**WORK TO COMPLETE:**
Give back the lines below verbatim, omitting all pictures.

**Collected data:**
____________
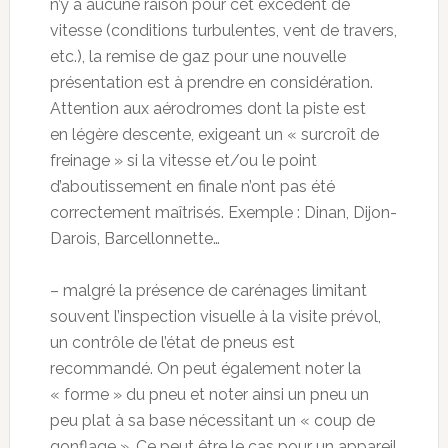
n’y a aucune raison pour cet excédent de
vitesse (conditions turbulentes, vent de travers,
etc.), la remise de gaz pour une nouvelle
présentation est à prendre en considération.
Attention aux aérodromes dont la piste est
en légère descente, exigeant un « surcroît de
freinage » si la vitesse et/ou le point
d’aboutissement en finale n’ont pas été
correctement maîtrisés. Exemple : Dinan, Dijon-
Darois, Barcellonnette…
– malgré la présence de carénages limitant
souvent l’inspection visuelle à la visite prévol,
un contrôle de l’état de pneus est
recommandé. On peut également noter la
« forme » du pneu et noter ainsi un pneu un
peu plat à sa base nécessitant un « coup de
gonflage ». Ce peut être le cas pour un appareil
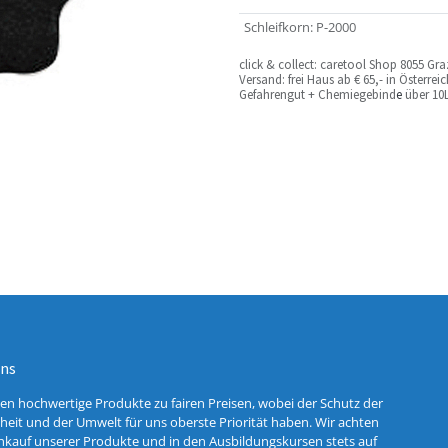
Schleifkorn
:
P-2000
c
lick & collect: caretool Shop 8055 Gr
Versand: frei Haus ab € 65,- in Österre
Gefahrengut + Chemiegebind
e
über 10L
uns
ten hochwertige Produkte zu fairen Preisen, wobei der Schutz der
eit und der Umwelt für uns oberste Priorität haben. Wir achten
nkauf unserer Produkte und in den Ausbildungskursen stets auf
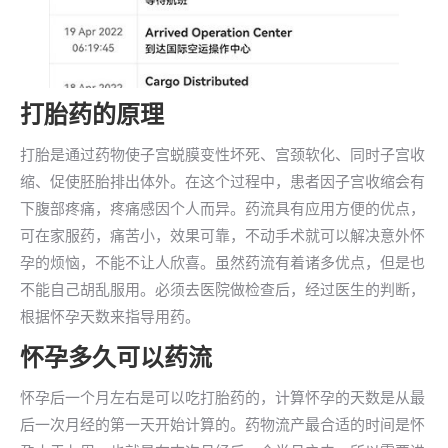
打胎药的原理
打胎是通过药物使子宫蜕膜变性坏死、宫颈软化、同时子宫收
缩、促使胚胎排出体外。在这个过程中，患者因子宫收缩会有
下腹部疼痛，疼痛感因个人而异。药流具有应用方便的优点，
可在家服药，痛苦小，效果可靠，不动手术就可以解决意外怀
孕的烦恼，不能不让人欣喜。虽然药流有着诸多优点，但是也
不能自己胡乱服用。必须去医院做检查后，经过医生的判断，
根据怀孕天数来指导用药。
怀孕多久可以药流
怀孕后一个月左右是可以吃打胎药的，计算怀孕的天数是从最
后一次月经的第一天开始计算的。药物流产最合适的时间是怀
____________
**EXERCISE RESULT:**
n’y a aucune raison pour cet excédent de
vitesse (conditions turbulentes, vent de travers,
etc.), la remise de gaz pour une nouvelle
présentation est à prendre en considération.
Attention aux aérodromes dont la piste est
en légère descente, exigeant un « surcroît de
freinage » si la vitesse et/ou le point
d’aboutissement en finale n’ont pas été
correctement maîtrisés. Exemple : Dinan, Dijon-
Darois, Barcellonnette…
– malgré la présence de carénages limitant
souvent l’inspection visuelle à la visite prévol,
un contrôle de l’état de pneus est
recommandé. On peut également noter la
« forme » du pneu et noter ainsi un pneu un
peu plat à sa base nécessitant un « coup de
gonflage ». Ce peut être le cas pour un appareil
Schleifkorn
:
P-2000
c
lick & collect: caretool Shop 8055 Gr
Versand: frei Haus ab € 65,- in Österre
Gefahrengut + Chemiegebind
e
über 10L
uns
ten hochwertige Produkte zu fairen Preisen, wobei der Schutz der
eit und der Umwelt für uns oberste Priorität haben. Wir achten
nkauf unserer Produkte und in den Ausbildungskursen stets auf
打胎药的原理
打胎是通过药物使子宫蜕膜变性坏死、宫颈软化、同时子宫收
缩、促使胚胎排出体外。在这个过程中，患者因子宫收缩会有
下腹部疼痛，疼痛感因个人而异。药流具有应用方便的优点，
可在家服药，痛苦小，效果可靠，不动手术就可以解决意外怀
孕的烦恼，不能不让人欣喜。虽然药流有着诸多优点，但是也
不能自己胡乱服用。必须去医院做检查后，经过医生的判断，
根据怀孕天数来指导用药。
怀孕多久可以药流
怀孕后一个月左右是可以吃打胎药的，计算怀孕的天数是从最
后一次月经的第一天开始计算的。药物流产最合适的时间是怀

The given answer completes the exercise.